Figgett William A, Monaghan Katherine, Ng Milica, Alhamdoosh Monther, Maraskovsky Eugene, Wilson Nicholas J, Hoi Alberta Y, Morand Eric F, Mackay Fabienne
Department of Microbiology and Immunology University of Melbourne at the Peter Doherty Institute for Infection and Immunity Melbourne VIC Australia.
CSL Limited Parkville VIC Australia.
Clin Transl Immunology. 2019 Dec 12;8(12):e01093. doi: 10.1002/cti2.1093. eCollection 2019.
Systemic lupus erythematosus (SLE) is a heterogeneous autoimmune disease that is difficult to treat. There is currently no optimal stratification of patients with SLE, and thus, responses to available treatments are unpredictable. Here, we developed a new stratification scheme for patients with SLE, based on the computational analysis of patients' whole-blood transcriptomes.
We applied machine learning approaches to RNA-sequencing (RNA-seq) data sets to stratify patients with SLE into four distinct clusters based on their gene expression profiles. A meta-analysis on three recently published whole-blood RNA-seq data sets was carried out, and an additional similar data set of 30 patients with SLE and 29 healthy donors was incorporated in this study; a total of 161 patients with SLE and 57 healthy donors were analysed.

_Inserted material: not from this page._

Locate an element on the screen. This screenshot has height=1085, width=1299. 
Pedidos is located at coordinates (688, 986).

Examination of SLE clusters, as opposed to unstratified SLE patients, revealed underappreciated differences in the pattern of expression of disease-related genes relative to clinical presentation. Moreover, gene signatures correlated with flare activity were successfully identified.

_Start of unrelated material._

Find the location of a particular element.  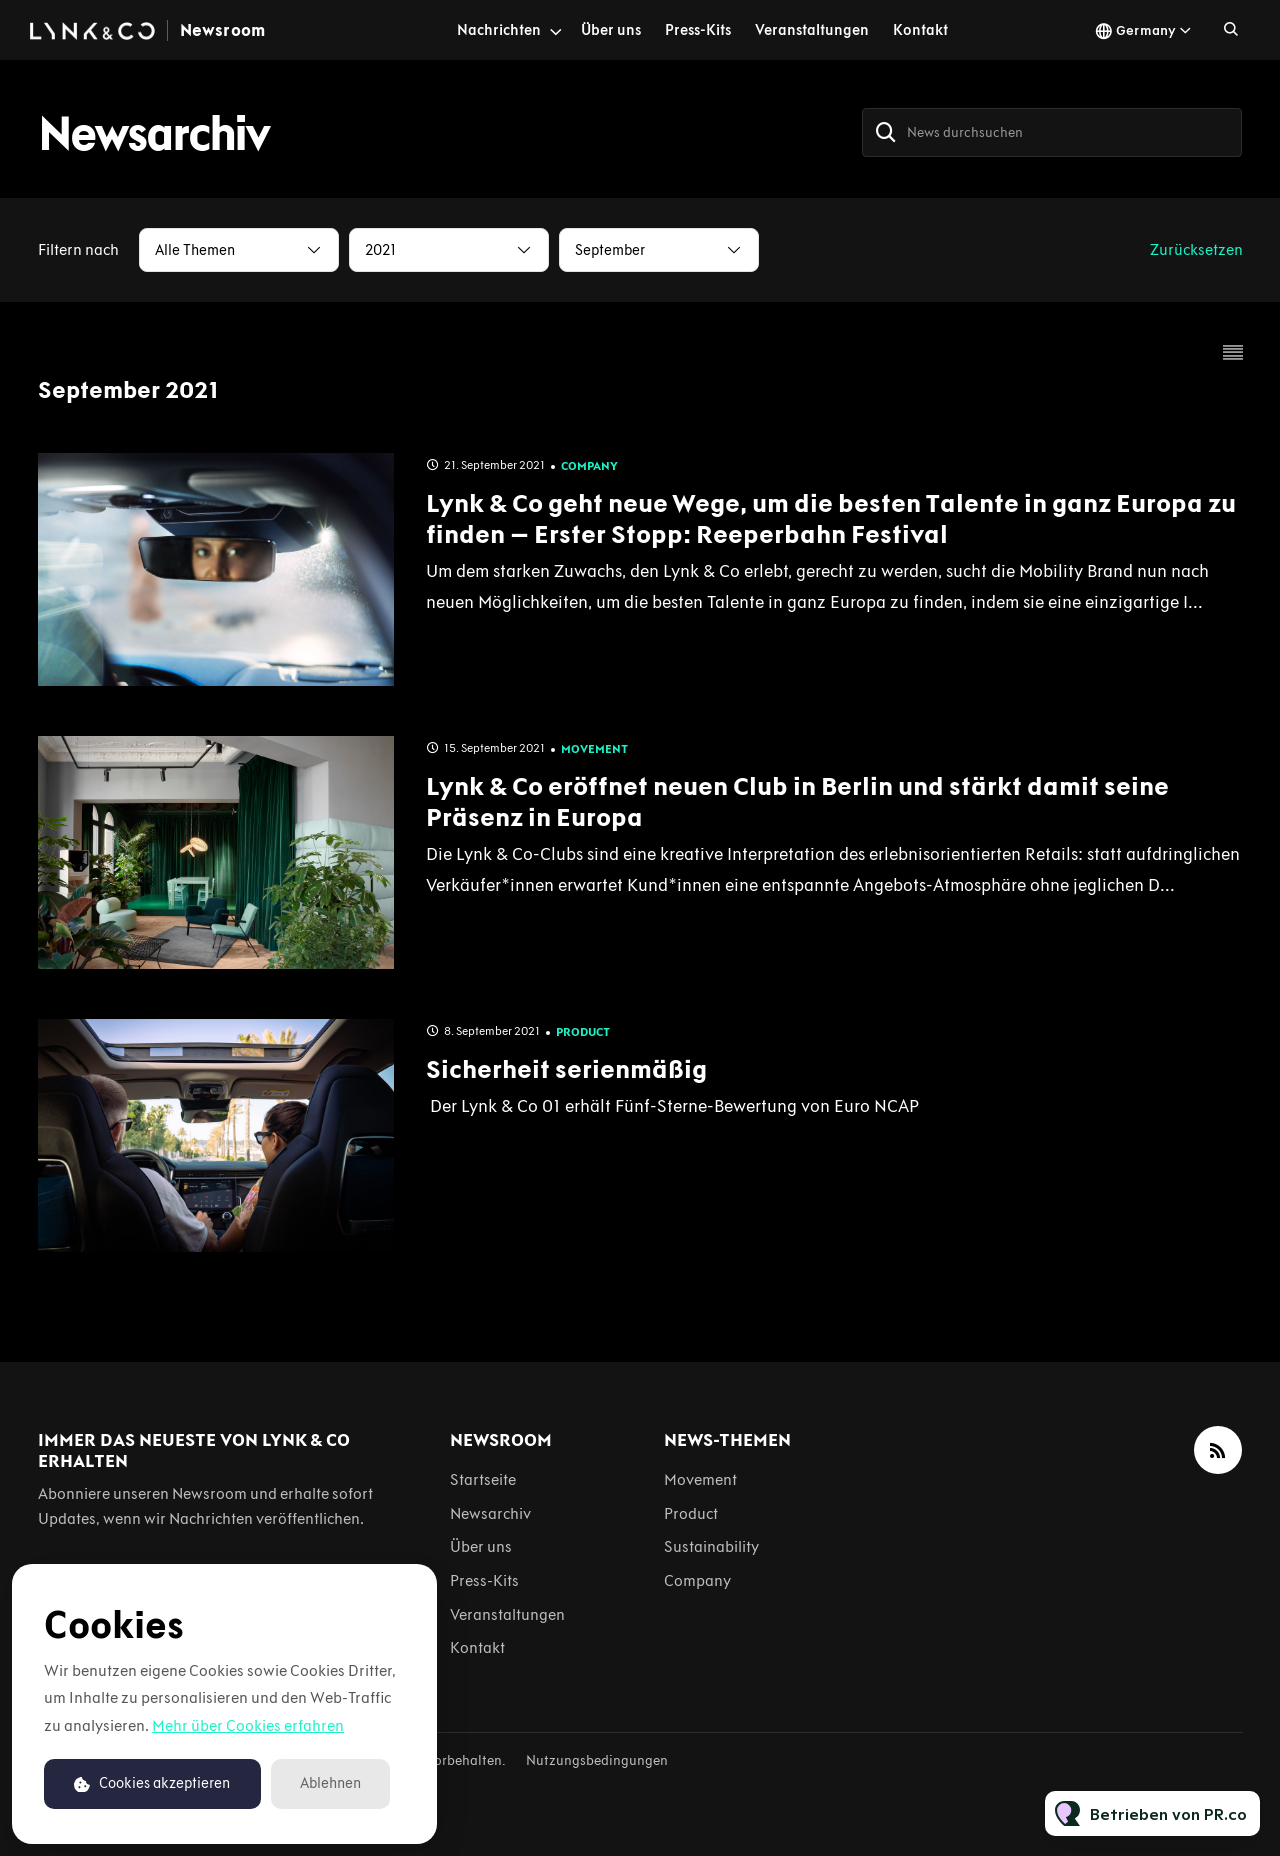

Sicherheit serienmäßig is located at coordinates (566, 1069).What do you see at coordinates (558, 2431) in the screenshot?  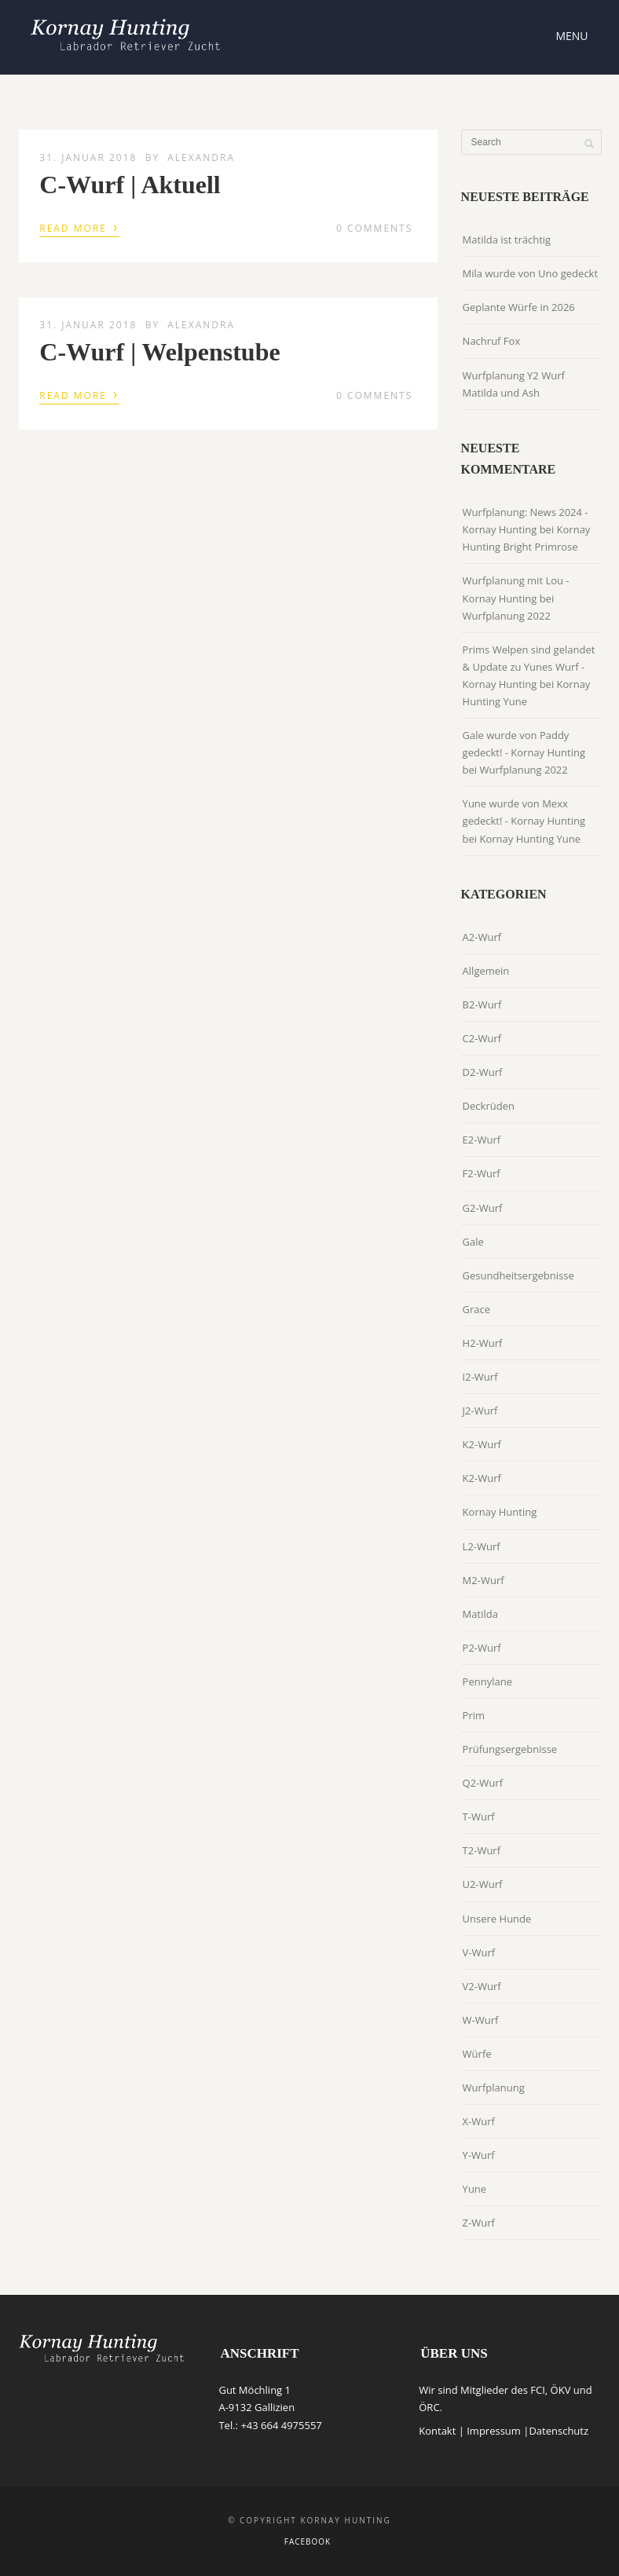 I see `Datenschutz` at bounding box center [558, 2431].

Given that SLE disease heterogeneity is a key challenge hindering the design of optimal clinical trials and the adequate management of patients, our approach opens a new possible avenue addressing this limitation via a greater understanding of SLE heterogeneity in humans. Stratification of patients based on gene expression signatures may be a valuable strategy allowing the identification of separate molecular mechanisms underpinning disease in SLE. Further, this approach may have a use in understanding the variability in responsiveness to therapeutics, thereby improving the design of clinical trials and advancing personalised therapy.
系统性红斑狼疮(SLE)是一种异质性自身免疫性疾病,难以治疗。目前SLE患者尚无最佳分层方法,因此,对现有治疗的反应难以预测。在此,我们基于对患者全血转录组的计算分析,为SLE患者开发了一种新的分层方案。

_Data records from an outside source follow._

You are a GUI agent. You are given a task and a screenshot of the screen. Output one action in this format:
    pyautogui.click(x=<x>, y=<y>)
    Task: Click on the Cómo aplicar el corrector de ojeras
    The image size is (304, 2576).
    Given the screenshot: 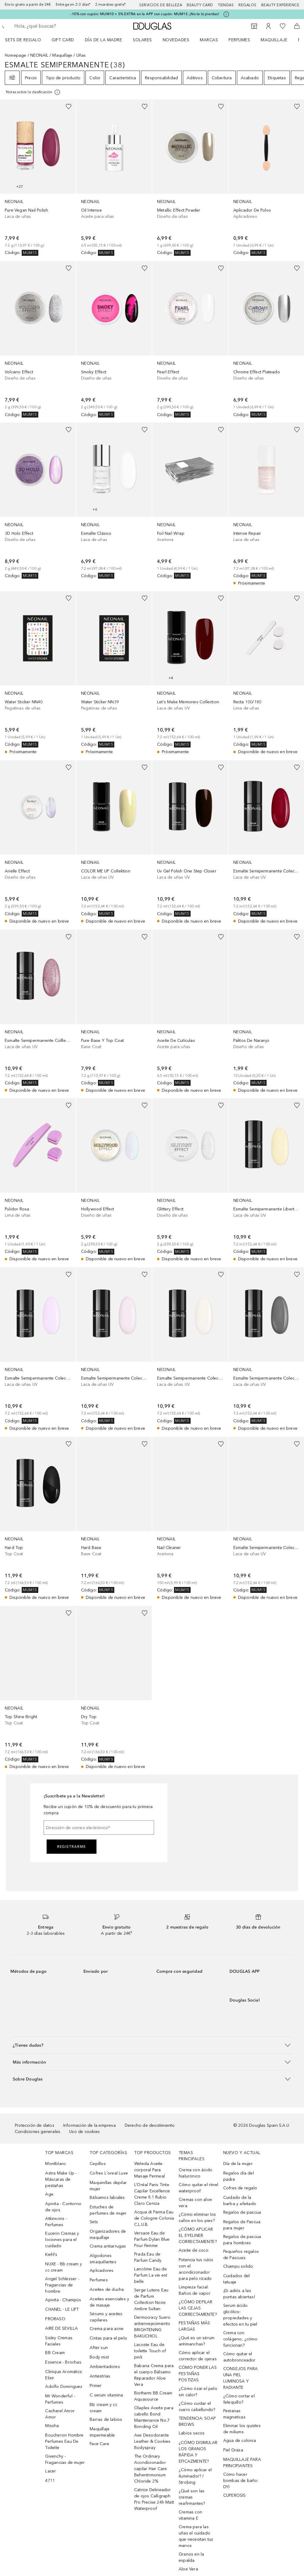 What is the action you would take?
    pyautogui.click(x=198, y=2355)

我们将机器学习方法应用于RNA测序(RNA-seq)数据集,根据基因表达谱将SLE患者分为四个不同的簇。对最近发表的三个全血RNA-seq数据集进行了荟萃分析,并将另外一个包含30例SLE患者和29例健康供体的类似数据集纳入本研究;共分析了161例SLE患者和57例健康供体。
与未分层的SLE患者相比,对SLE簇的检查揭示了疾病相关基因表达模式相对于临床表现存在未被充分认识的差异。此外,成功识别出与疾病发作活动相关的基因特征。
鉴于SLE疾病的异质性是阻碍最佳临床试验设计和患者充分管理的关键挑战,我们的方法通过更深入了解人类SLE的异质性,为解决这一局限性开辟了一条新的可能途径。基于基因表达特征对患者进行分层可能是一种有价值的策略,有助于识别SLE疾病背后不同的分子机制。此外,这种方法可能有助于理解治疗反应的变异性,从而改善临床试验设计并推进个性化治疗。